25/9/09

Tengo un vecino que canta gospel por la noche. Este verano ha cantado bastante, la verdad, o es que al tener las ventanas abiertas del dormitorio se oye más todo, incluido el estruendo lejano de un mercancías que pasa a esas horas, cargado imagino que de cartones de leche o somnolientas botellas de aceite que van al norte.
Este amante de la música evangélica americana comienza su recital a eso de la una o una y media, pasado el tren, en medio de un silencio protegido por las cámaras de seguridad de mi urbanización y un vigilante paquistaní que combate la soledad y el aburrimiento con un televisor portátil de color naranja.
El cantante comienza sin mucho preámbulo su concierto aprovechando que el gospel es un género musical que no necesita de más instrumentos que una voz o un conjunto de ellas; lamentablemente sólo canta él. Jamás escuchándole he corrido al telefonillo para avisar al vigilante y denunciar una actitud contraria a la convivencia, jamás he despertado a mi mujer a esas horas para quejarme o, encendido de ira, llamar a la policía local. Simplemente me quedo muy quieto en la cama, boca arriba, y le escucho; supongo que Dios debe hacer lo mismo que yo tumbado en su cama: estar muy quieto controlando la respiración quizá con las manos enlazadas sobre el pecho, escuchando; quién sabe lo que pensará al hacerlo, al oír sus alabanzas, su agradecimiento porque haya tierra que labrar y un sol que sale todos los días y nos calienta; debe sentirse reconfortado, para Él será como un tuno que ronda su balcón con palabras de amor. Yo no llego a tanto, mi emoción es puramente estética, mi asombro pasa por imaginar cómo será la vida del cantante, dónde vivirá, si cantará tumbado o de pie, si estará desnudo o llevará un ridículo pijama de verano comprado con desgana en un centro comercial, si acompañará su canto con una copa de coñac o algún licor que nunca he probado, si estará solo y si ese es el hecho que le empuja a cantar.

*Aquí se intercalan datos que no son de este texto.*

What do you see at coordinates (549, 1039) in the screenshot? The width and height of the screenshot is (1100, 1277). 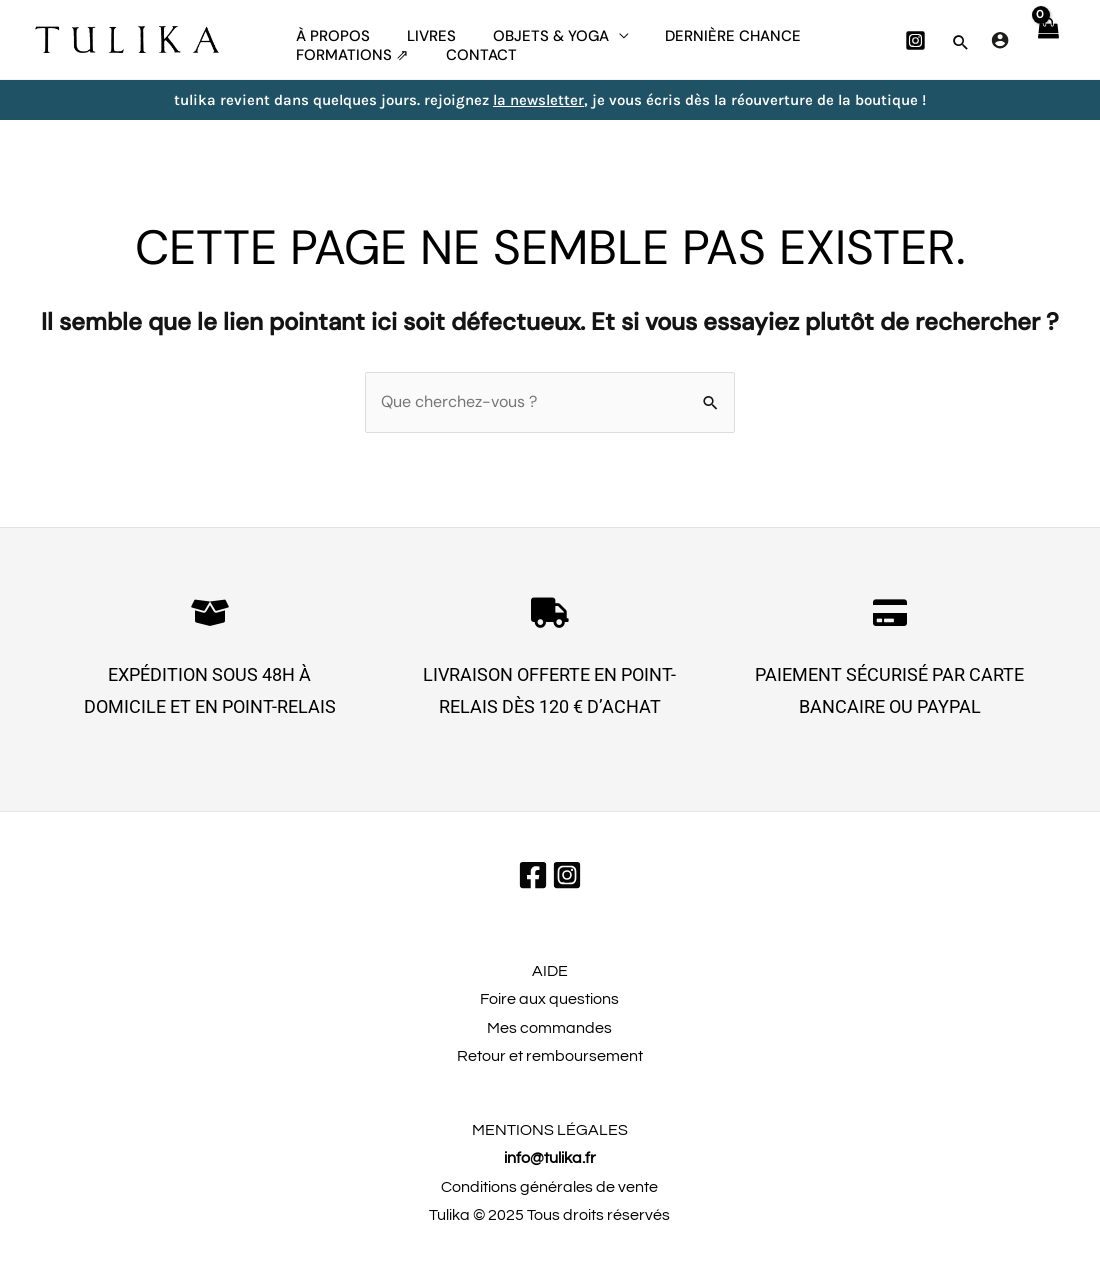 I see `Mes commandes` at bounding box center [549, 1039].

Algunas veces he visto una sombra gigante que bajaba hasta el suelo frente a mi ventana, una sombra que apagaba las luces de las farolas, una tiniebla imprevista que apagaba la meticulosa colección de estrellas del verano; sospecho que se trata de la mano de Dios que desciende para algo, para acariciarle como quien acaricia una miniatura o para cogerle con dos dedos y llevarse al músico a su reino o a su cama más allá del cielo. Cuando pasa eso el cantante deja de cantar y vuelve el silencio y no me gusta que el recital se interrumpa porque a esas alturas ya estaba imaginando extensos campos de algodón, me veía paseando en medio de esos campos mientras un ciervo con unas gafas idénticas a las mías me decía que la vida es más sencilla de lo que creo. Pero esa pausa, ese silencio, no sé, me irrita. ¿Por qué Dios tiene que interferir en los asuntos de los hombres?
Después al poco rato vuelve a cantar. Dios se ha debido quedar dormido o le ha dado pereza bajar la mano y rebuscar entre las casas (para Él de muñecas) y tomarlo a la fuerza. Con ese último pensamiento yo también me duermo esperando que mañana vuelva a estar ahí y tenga ganas de cantar.